▶ **Supplied entries**
┌────────
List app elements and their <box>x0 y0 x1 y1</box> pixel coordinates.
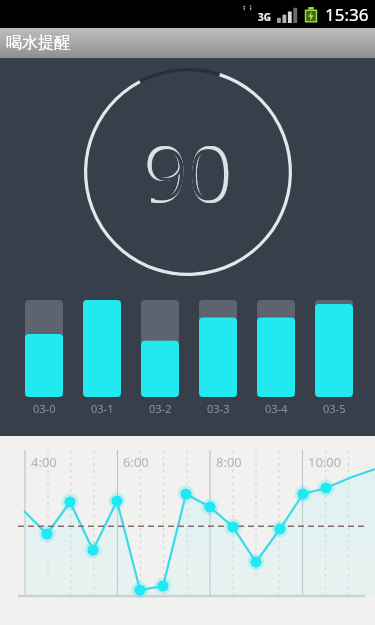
staticText: 90 <box>148 125 228 220</box>
staticText: 03-1 <box>91 401 114 416</box>
staticText: 03-0 <box>33 401 56 416</box>
button[interactable]: Hourly water chart <box>0 436 375 625</box>
staticText: 6:00 <box>123 453 149 471</box>
staticText: 8:00 <box>216 453 242 471</box>
staticText: 03-2 <box>149 401 172 416</box>
button[interactable]: 喝水提醒 <box>0 28 375 58</box>
staticText: 10:00 <box>308 453 342 471</box>
staticText: 喝水提醒 <box>6 33 70 53</box>
button[interactable]: Water progress 90 <box>82 66 294 278</box>
staticText: 03-3 <box>207 401 230 416</box>
staticText: 03-5 <box>323 401 346 416</box>
staticText: 90 <box>143 119 233 225</box>
staticText: 03-4 <box>265 401 288 416</box>
staticText: 15:36 <box>325 3 369 26</box>
staticText: 4:00 <box>31 453 57 471</box>
staticText: 3G <box>258 10 271 24</box>
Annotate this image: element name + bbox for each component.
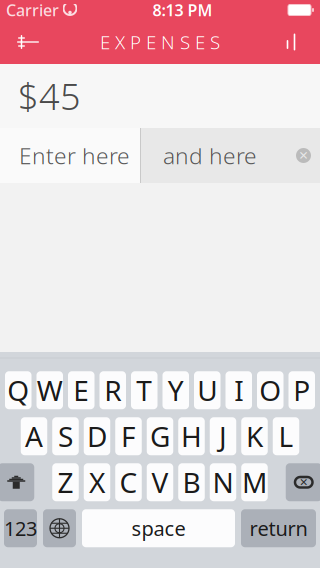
└────────
▶ **To do**
Repeat the material above in full and exactly, apart from the pictures.

▶ **Answer below**
List app elements and their <box>x0 y0 x1 y1</box> pixel coordinates.
staticText: 90 <box>148 125 228 220</box>
staticText: 03-1 <box>91 401 114 416</box>
staticText: 03-0 <box>33 401 56 416</box>
button[interactable]: Hourly water chart <box>0 436 375 625</box>
staticText: 6:00 <box>123 453 149 471</box>
staticText: 8:00 <box>216 453 242 471</box>
staticText: 03-2 <box>149 401 172 416</box>
button[interactable]: 喝水提醒 <box>0 28 375 58</box>
staticText: 10:00 <box>308 453 342 471</box>
staticText: 喝水提醒 <box>6 33 70 53</box>
button[interactable]: Water progress 90 <box>82 66 294 278</box>
staticText: 03-3 <box>207 401 230 416</box>
staticText: 03-5 <box>323 401 346 416</box>
staticText: 90 <box>143 119 233 225</box>
staticText: 03-4 <box>265 401 288 416</box>
staticText: 15:36 <box>325 3 369 26</box>
staticText: 4:00 <box>31 453 57 471</box>
staticText: 3G <box>258 10 271 24</box>
Annotate this image: element name + bbox for each component.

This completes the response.